> _Work item_: Please set down the entries below once more, exactly.

[Data excerpts]
-- Opening Marker --
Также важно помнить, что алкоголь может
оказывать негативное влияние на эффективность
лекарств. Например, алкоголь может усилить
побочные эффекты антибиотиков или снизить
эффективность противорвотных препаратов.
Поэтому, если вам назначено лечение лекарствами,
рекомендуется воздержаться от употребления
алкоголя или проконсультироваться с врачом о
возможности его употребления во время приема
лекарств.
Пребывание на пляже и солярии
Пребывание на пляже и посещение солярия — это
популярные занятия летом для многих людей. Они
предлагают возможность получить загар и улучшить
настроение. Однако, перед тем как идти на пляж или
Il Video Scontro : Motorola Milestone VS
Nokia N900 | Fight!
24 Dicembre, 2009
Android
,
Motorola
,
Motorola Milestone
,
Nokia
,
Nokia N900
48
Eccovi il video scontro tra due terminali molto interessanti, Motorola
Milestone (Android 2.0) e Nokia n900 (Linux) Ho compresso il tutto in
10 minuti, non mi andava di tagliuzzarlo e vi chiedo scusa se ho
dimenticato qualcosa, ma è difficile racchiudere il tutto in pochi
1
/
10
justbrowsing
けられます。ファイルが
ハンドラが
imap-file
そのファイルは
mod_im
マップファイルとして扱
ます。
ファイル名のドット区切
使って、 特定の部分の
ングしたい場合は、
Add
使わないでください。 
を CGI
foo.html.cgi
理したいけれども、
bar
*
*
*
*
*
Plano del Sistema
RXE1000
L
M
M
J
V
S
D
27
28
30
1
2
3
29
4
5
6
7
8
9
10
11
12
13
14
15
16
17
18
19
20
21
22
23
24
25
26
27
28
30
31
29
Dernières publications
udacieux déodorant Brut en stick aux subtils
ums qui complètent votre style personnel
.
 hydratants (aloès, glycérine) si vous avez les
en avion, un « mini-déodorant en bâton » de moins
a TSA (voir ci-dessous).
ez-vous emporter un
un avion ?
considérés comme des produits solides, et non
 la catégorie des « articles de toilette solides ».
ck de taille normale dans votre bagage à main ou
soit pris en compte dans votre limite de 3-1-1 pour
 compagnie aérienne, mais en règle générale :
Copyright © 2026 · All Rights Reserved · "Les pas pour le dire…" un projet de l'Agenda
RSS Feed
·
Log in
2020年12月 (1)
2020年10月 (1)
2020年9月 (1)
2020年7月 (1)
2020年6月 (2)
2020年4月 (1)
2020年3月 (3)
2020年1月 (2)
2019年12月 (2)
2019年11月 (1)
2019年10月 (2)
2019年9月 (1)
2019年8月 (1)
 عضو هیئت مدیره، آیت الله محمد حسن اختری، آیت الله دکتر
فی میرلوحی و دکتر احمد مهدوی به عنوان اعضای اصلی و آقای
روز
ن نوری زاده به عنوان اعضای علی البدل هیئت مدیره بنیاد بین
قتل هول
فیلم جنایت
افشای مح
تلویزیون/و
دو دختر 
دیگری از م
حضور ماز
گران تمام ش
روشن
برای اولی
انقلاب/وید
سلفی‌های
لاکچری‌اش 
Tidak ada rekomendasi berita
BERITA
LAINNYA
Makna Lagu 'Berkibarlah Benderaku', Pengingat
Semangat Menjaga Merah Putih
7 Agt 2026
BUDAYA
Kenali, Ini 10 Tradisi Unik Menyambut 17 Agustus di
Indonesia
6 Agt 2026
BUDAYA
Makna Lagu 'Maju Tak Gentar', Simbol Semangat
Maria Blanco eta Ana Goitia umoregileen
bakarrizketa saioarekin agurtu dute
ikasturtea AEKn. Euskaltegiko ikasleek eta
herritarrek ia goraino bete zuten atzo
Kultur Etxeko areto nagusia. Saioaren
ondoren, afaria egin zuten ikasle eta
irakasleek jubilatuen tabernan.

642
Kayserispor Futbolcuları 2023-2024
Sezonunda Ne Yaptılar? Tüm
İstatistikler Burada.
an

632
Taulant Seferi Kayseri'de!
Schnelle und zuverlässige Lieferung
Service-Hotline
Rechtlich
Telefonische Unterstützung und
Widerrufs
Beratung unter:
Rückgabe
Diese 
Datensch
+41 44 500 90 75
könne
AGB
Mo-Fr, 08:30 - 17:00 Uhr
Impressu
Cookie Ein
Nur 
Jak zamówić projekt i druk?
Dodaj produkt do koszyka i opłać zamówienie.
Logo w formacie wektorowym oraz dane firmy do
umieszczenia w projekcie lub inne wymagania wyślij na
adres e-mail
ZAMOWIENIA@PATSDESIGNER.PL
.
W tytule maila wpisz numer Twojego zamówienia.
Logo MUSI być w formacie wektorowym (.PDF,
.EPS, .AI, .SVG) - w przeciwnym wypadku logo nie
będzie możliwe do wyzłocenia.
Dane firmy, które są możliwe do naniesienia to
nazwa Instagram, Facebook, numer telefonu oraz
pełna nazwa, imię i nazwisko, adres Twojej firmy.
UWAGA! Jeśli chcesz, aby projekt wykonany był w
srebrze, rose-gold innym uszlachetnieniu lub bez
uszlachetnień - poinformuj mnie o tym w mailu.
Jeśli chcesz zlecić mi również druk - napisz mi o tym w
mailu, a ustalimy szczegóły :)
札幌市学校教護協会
-- Closing Marker --
> _Exercise solution_:
Также важно помнить, что алкоголь может
оказывать негативное влияние на эффективность
лекарств. Например, алкоголь может усилить
побочные эффекты антибиотиков или снизить
эффективность противорвотных препаратов.
Поэтому, если вам назначено лечение лекарствами,
рекомендуется воздержаться от употребления
алкоголя или проконсультироваться с врачом о
возможности его употребления во время приема
лекарств.
Пребывание на пляже и солярии
Пребывание на пляже и посещение солярия — это
популярные занятия летом для многих людей. Они
предлагают возможность получить загар и улучшить
настроение. Однако, перед тем как идти на пляж или
Il Video Scontro : Motorola Milestone VS
Nokia N900 | Fight!
24 Dicembre, 2009
Android
,
Motorola
,
Motorola Milestone
,
Nokia
,
Nokia N900
48
Eccovi il video scontro tra due terminali molto interessanti, Motorola
Milestone (Android 2.0) e Nokia n900 (Linux) Ho compresso il tutto in
10 minuti, non mi andava di tagliuzzarlo e vi chiedo scusa se ho
dimenticato qualcosa, ma è difficile racchiudere il tutto in pochi
1
/
10
justbrowsing
けられます。ファイルが
ハンドラが
imap-file
そのファイルは
mod_im
マップファイルとして扱
ます。
ファイル名のドット区切
使って、 特定の部分の
ングしたい場合は、
Add
使わないでください。 
を CGI
foo.html.cgi
理したいけれども、
bar
*
*
*
*
*
Plano del Sistema
RXE1000
L
M
M
J
V
S
D
27
28
30
1
2
3
29
4
5
6
7
8
9
10
11
12
13
14
15
16
17
18
19
20
21
22
23
24
25
26
27
28
30
31
29
Dernières publications
udacieux déodorant Brut en stick aux subtils
ums qui complètent votre style personnel
.
 hydratants (aloès, glycérine) si vous avez les
en avion, un « mini-déodorant en bâton » de moins
a TSA (voir ci-dessous).
ez-vous emporter un
un avion ?
considérés comme des produits solides, et non
 la catégorie des « articles de toilette solides ».
ck de taille normale dans votre bagage à main ou
soit pris en compte dans votre limite de 3-1-1 pour
 compagnie aérienne, mais en règle générale :
Copyright © 2026 · All Rights Reserved · "Les pas pour le dire…" un projet de l'Agenda
RSS Feed
·
Log in
2020年12月 (1)
2020年10月 (1)
2020年9月 (1)
2020年7月 (1)
2020年6月 (2)
2020年4月 (1)
2020年3月 (3)
2020年1月 (2)
2019年12月 (2)
2019年11月 (1)
2019年10月 (2)
2019年9月 (1)
2019年8月 (1)
 عضو هیئت مدیره، آیت الله محمد حسن اختری، آیت الله دکتر
فی میرلوحی و دکتر احمد مهدوی به عنوان اعضای اصلی و آقای
روز
ن نوری زاده به عنوان اعضای علی البدل هیئت مدیره بنیاد بین
قتل هول
فیلم جنایت
افشای مح
تلویزیون/و
دو دختر 
دیگری از م
حضور ماز
گران تمام ش
روشن
برای اولی
انقلاب/وید
سلفی‌های
لاکچری‌اش 
Tidak ada rekomendasi berita
BERITA
LAINNYA
Makna Lagu 'Berkibarlah Benderaku', Pengingat
Semangat Menjaga Merah Putih
7 Agt 2026
BUDAYA
Kenali, Ini 10 Tradisi Unik Menyambut 17 Agustus di
Indonesia
6 Agt 2026
BUDAYA
Makna Lagu 'Maju Tak Gentar', Simbol Semangat
Maria Blanco eta Ana Goitia umoregileen
bakarrizketa saioarekin agurtu dute
ikasturtea AEKn. Euskaltegiko ikasleek eta
herritarrek ia goraino bete zuten atzo
Kultur Etxeko areto nagusia. Saioaren
ondoren, afaria egin zuten ikasle eta
irakasleek jubilatuen tabernan.

642
Kayserispor Futbolcuları 2023-2024
Sezonunda Ne Yaptılar? Tüm
İstatistikler Burada.
an

632
Taulant Seferi Kayseri'de!
Schnelle und zuverlässige Lieferung
Service-Hotline
Rechtlich
Telefonische Unterstützung und
Widerrufs
Beratung unter:
Rückgabe
Diese 
Datensch
+41 44 500 90 75
könne
AGB
Mo-Fr, 08:30 - 17:00 Uhr
Impressu
Cookie Ein
Nur 
Jak zamówić projekt i druk?
Dodaj produkt do koszyka i opłać zamówienie.
Logo w formacie wektorowym oraz dane firmy do
umieszczenia w projekcie lub inne wymagania wyślij na
adres e-mail
ZAMOWIENIA@PATSDESIGNER.PL
.
W tytule maila wpisz numer Twojego zamówienia.
Logo MUSI być w formacie wektorowym (.PDF,
.EPS, .AI, .SVG) - w przeciwnym wypadku logo nie
będzie możliwe do wyzłocenia.
Dane firmy, które są możliwe do naniesienia to
nazwa Instagram, Facebook, numer telefonu oraz
pełna nazwa, imię i nazwisko, adres Twojej firmy.
UWAGA! Jeśli chcesz, aby projekt wykonany był w
srebrze, rose-gold innym uszlachetnieniu lub bez
uszlachetnień - poinformuj mnie o tym w mailu.
Jeśli chcesz zlecić mi również druk - napisz mi o tym w
mailu, a ustalimy szczegóły :)
札幌市学校教護協会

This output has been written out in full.